IoTDB -> IoTDB data sync requires the target IoTDB:
- Enable automatic metadata creation: manual configuration of encoding and compression of data types to be consistent with the sender is required
- Do not enable automatic metadata creation: manually create metadata that is consistent with the source
Sync Task Management
Create a sync task
A data sync task can be created using the CREATE PIPE
statement, a sample SQL statement is shown below:
CREATE PIPE <PipeId> -- PipeId is the name that uniquely identifies the sync task
WITH EXTRACTOR (
-- Default IoTDB Data Extraction Plugin
'extractor' = 'iotdb-extractor',
-- Path prefix, only data that can match the path prefix will be extracted for subsequent processing and delivery
'extractor.pattern' = 'root.timecho',
-- Whether to extract historical data
'extractor.history.enable' = 'true',
-- Describes the time range of the historical data being extracted, indicating the earliest possible time
'extractor.history.start-time' = '2011.12.03T10:15:30+01:00',
-- Describes the time range of the extracted historical data, indicating the latest time
'extractor.history.end-time' = '2022.12.03T10:15:30+01:00',
-- Whether to extract realtime data
'extractor.realtime.enable' = 'true',
)
WITH PROCESSOR (
-- Default data processing plugin, means no processing
'processor' = 'do-nothing-processor',
)
WITH CONNECTOR (
-- IoTDB data sending plugin with target IoTDB
'connector' = 'iotdb-thrift-connector',
-- Data service for one of the DataNode nodes on the target IoTDB ip
'connector.ip' = '127.0.0.1',
-- Data service port of one of the DataNode nodes of the target IoTDB
'connector.port' = '6667',
)
To create a sync task it is necessary to configure the PipeId and the parameters of the three plugin sections:
configuration item | description | Required or not | default implementation | Default implementation description | Whether to allow custom implementations |
---|---|---|---|---|---|
pipeId | Globally uniquely identifies the name of a sync task | - | - | - | |
extractor | pipe Extractor plugin, for extracting synchronized data at the bottom of the database | Optional | iotdb-extractor | Integrate all historical data of the database and subsequent realtime data into the sync task | no |
processor | Pipe Processor plugin, for processing data | Optional | do-nothing-processor | no processing of incoming data | |
connector | Pipe Connector plugin,for sending data | - | - |
In the example, the iotdb-extractor, do-nothing-processor, and iotdb-thrift-connector plugins are used to build the data sync task. iotdb has other built-in data sync plugins, see the section "System Pre-built Data Sync Plugin". An example of a minimalist CREATE PIPE statement is as follows:
CREATE PIPE <PipeId> -- PipeId is a name that uniquely identifies the task.
WITH CONNECTOR (
-- IoTDB data sending plugin with target IoTDB
'connector' = 'iotdb-thrift-connector',
-- Data service for one of the DataNode nodes on the target IoTDB ip
'connector.ip' = '127.0.0.1',
-- Data service port of one of the DataNode nodes of the target IoTDB
'connector.port' = '6667',
)
The expressed semantics are: synchronise the full amount of historical data and subsequent arrivals of realtime data from this database instance to the IoTDB instance with target 127.0.0.1:6667.
Note:
EXTRACTOR and PROCESSOR are optional, if no configuration parameters are filled in, the system will use the corresponding default implementation.
The CONNECTOR is a mandatory configuration that needs to be declared in the CREATE PIPE statement for configuring purposes.
The CONNECTOR exhibits self-reusability.
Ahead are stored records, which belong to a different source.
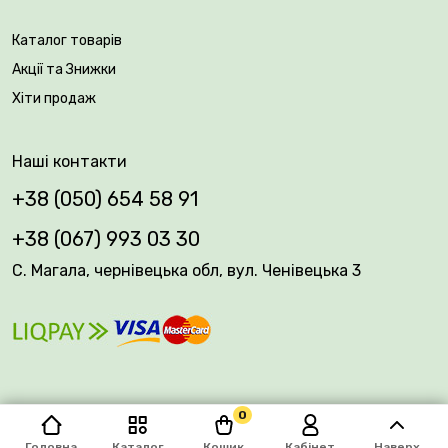
Каталог товарів
Акції та Знижки
Хіти продаж
Наші контакти
+38 (050) 654 58 91
+38 (067) 993 03 30
С. Магала, чернівецька обл, вул. Ченівецька 3
0
© 2026 Plantsvovk.com.ua
Головна
Каталог
Кошик
Кабінет
Наверх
For different tasks, if their CONNECTOR possesses identical KV properties (where the value corresponds to every key), the system will ultimately create only one instance of the CONNECTOR to achieve resource reuse for connections.
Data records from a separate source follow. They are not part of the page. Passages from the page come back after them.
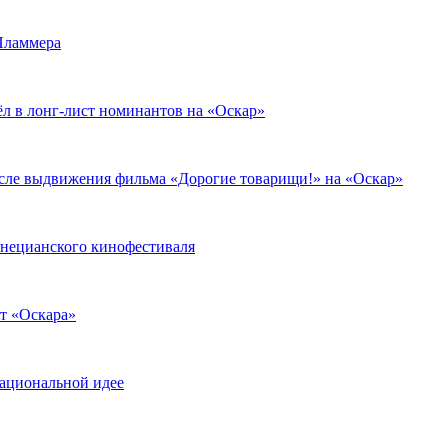
Пламмера
л в лонг-лист номинантов на «Оскар»
сле выдвижения фильма «Дорогие товарищи!» на «Оскар»
нецианского кинофестиваля
т «Оскара»
национальной идее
- For example, there are the following pipe1, pipe2 task declarations:
CREATE PIPE pipe1 WITH CONNECTOR ( 'connector' = 'iotdb-thrift-connector', 'connector.thrift.host' = 'localhost', 'connector.thrift.port' = '9999', ) CREATE PIPE pipe2 WITH CONNECTOR ( 'connector' = 'iotdb-thrift-connector', 'connector.thrift.port' = '9999', 'connector.thrift.host' = 'localhost', )
Since they have identical CONNECTOR declarations (even if the order of some properties is different), the framework will automatically reuse the CONNECTOR declared by them. Hence, the CONNECTOR instances for pipe1 and pipe2 will be the same.
When extractor is the default iotdb-extractor, and extractor.forwarding-pipe-requests is the default value true, please do not build an application scenario that involve data cycle sync (as it can result in an infinite loop):
IoTDB A -> IoTDB B -> IoTDB A
IoTDB A -> IoTDB A
START TASK
After the successful execution of the CREATE PIPE statement, task-related instances will be created. However, the overall task's running status will be set to STOPPED, meaning the task will not immediately process data.
You can use the START PIPE statement to begin processing data for a task:
START PIPE <PipeId>
STOP TASK
the STOP PIPE statement can be used to halt the data processing:
STOP PIPE <PipeId>
DELETE TASK
If a task is in the RUNNING state, you can use the DROP PIPE statement to stop the data processing and delete the entire task:
DROP PIPE <PipeId>
Before deleting a task, there is no need to execute the STOP operation.
SHOW TASK
You can use the SHOW PIPES statement to view all tasks:
SHOW PIPES
The query results are as follows:
+-----------+-----------------------+-------+-------------+-------------+-------------+----------------+
| ID| CreationTime | State|PipeExtractor|PipeProcessor|PipeConnector|ExceptionMessage|
+-----------+-----------------------+-------+-------------+-------------+-------------+----------------+
|iotdb-kafka|2022-03-30T20:58:30.689|RUNNING| ...| ...| ...| None|
+-----------+-----------------------+-------+-------------+-------------+-------------+----------------+
|iotdb-iotdb|2022-03-31T12:55:28.129|STOPPED| ...| ...| ...| TException: ...|
+-----------+-----------------------+-------+-------------+-------------+-------------+----------------+
You can use <PipeId> to specify the status of a particular synchronization task:
SHOW PIPE <PipeId>
Additionally, the WHERE clause can be used to determine if the Pipe Connector used by a specific <PipeId> is being reused.
SHOW PIPES
WHERE CONNECTOR USED BY <PipeId>
Task Running Status Migration
The task running status can transition through several states during the lifecycle of a data synchronization pipe:
- STOPPED: The pipe is in a stopped state. It can have the following possibilities:
- After the successful creation of a pipe, its initial state is set to stopped
- The user manually pauses a pipe that is in normal running state, transitioning its status from RUNNING to STOPPED
- If a pipe encounters an unrecoverable error during execution, its status automatically changes from RUNNING to STOPPED.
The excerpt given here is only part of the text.